KAMU PANTAS, BUKAN PELAMPIASAN
Nur Sabila Istiana
Beginilah rutinitasku diluar hari
libur, berangkat dan pulang kantor pada jam yang sama yang menurutku terlalu
membosankan. Tapi tak apa, ditempat yang membosankan ini aku mendapat hadiah
menyenangkan yaitu bisa bertemu sahabatku Claudy yang luar biasa bawel tetapi
tetap menjadi manusia kesayanganku. Claudy adalah orang yang paling semangat
menjodohkanku dengan berbagai macam model pria dari yang kemayu sampai yang
tegap berdada lapang. Ya aku tau maksud dari semuanya, dia tidak ingin aku
terus memikirkan Tovi lelaki yang menurutnya terlalu memuakkan.
“Apa yang kamu lamunkan Ra?" Jangan-
jangan kamu memikirkan akan membayarkan kredit motorku bulan depan. Ngaku!!! baik
sekali hahaa.” Claudy mendahulukan bicara saat makan malam di resto favorit
mereka.
“Duh gajiku saja masih balapan di sirkuit untuk memenangkan pertandingan
melawan kebiasaan belanjaku yang bikin tekor tiap bulan, sudah yuk balik.”
sambil berdiri lalu meninggalkan tempat duduk.
“Kau tidak menjawab pertanyaanku, kau
melamunkan apa?”
tanpa aku menjawab pasti Claudy tahu
bahwa Tovilah yang selalu memenangkan fikiran dan hatiku sampai detik ini.

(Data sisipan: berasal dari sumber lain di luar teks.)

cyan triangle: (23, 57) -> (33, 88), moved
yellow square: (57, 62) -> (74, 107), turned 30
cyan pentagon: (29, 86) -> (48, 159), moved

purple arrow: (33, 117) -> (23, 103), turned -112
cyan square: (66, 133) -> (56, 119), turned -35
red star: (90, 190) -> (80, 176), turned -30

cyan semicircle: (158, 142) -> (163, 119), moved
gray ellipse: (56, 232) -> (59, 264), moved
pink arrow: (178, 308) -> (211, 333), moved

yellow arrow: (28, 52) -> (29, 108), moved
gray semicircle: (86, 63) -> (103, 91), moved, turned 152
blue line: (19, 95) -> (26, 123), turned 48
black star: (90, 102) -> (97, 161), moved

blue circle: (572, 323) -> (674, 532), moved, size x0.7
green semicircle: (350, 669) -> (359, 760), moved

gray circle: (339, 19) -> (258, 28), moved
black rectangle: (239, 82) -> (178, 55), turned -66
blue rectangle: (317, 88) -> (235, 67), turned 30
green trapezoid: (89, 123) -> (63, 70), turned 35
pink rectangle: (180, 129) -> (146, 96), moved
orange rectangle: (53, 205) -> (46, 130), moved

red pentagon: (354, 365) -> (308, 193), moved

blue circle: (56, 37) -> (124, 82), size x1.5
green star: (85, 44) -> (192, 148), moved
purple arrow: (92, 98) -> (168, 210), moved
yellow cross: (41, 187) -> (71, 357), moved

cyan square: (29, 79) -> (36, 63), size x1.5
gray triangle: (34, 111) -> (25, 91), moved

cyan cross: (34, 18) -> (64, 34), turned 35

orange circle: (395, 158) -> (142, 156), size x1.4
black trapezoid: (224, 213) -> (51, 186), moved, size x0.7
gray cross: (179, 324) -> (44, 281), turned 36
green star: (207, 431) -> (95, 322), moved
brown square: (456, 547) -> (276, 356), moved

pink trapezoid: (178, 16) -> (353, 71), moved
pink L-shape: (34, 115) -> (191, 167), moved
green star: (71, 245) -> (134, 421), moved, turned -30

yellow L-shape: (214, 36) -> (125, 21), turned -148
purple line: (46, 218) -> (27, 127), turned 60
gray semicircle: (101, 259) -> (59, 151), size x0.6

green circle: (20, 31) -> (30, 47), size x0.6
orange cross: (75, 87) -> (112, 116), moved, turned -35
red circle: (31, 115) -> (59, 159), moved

Aku dapat meraih prestasiku dikantor, jabatanku
naik dan aku dipindahkan bekerja ke Singapore sejak sebulan lalu, rasanya berat
meninggalkan Bandung ditambah harus juga berjauhan dengan Claudy si master
penghilang stres. Dengan niat mengejar karierku di negeri rantauan ini tak
sengaja Aku bertemu sosok lain dari Tovi, sangat lain tapi terlalu menyedot
perhatianku. Mereka sama tapi berbeda, yang membuatnya sama adalah bagaimana
cara mereka menebar pesonanya. tanpa banyak kata bahkan tanpa aku mengenal
mereka sebelumnya, aku juga heran mengapa aku bisa jatuh cinta tanpa terlebih
dahulu berkomunikasi hanya batinku yang merasa sudah teralu dekat mengenalnya.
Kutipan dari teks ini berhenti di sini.